--- Exercise prompt ---
For each line of the data below that contains "Attendere", return that line.

--- Data shown ---
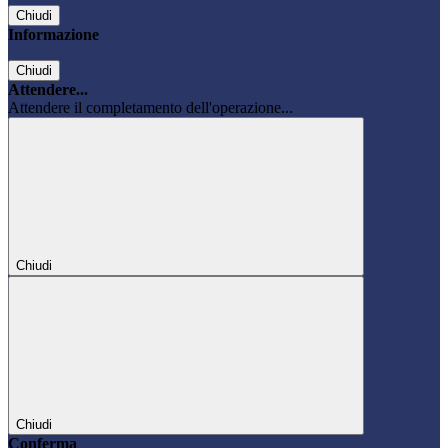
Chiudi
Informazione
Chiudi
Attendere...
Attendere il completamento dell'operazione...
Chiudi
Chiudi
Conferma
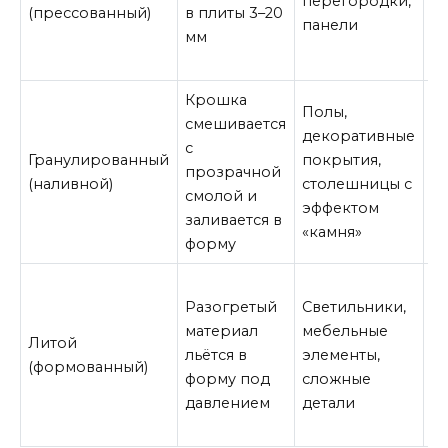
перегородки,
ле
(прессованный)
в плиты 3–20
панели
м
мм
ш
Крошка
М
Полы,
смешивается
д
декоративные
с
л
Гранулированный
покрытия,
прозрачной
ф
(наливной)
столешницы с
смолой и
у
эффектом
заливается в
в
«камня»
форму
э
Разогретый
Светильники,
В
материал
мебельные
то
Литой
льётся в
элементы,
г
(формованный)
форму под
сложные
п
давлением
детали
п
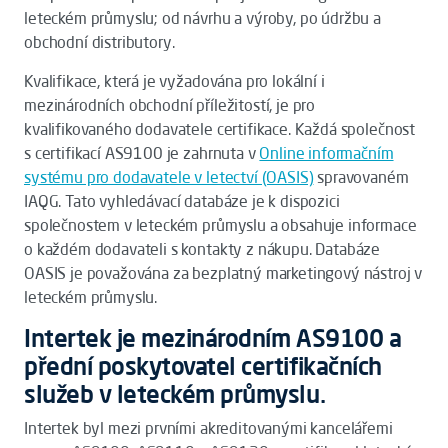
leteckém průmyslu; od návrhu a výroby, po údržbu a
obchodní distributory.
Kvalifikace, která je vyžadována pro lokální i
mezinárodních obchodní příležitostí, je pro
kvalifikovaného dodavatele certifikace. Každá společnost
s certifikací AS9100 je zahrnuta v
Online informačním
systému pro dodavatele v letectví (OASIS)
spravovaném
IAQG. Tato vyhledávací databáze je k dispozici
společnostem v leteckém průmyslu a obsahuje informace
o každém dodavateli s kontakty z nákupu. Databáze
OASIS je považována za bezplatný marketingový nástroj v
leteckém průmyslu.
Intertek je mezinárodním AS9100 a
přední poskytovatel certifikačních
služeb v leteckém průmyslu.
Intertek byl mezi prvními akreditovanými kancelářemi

--- Output of the exercise ---
Attendere...
Attendere il completamento dell'operazione...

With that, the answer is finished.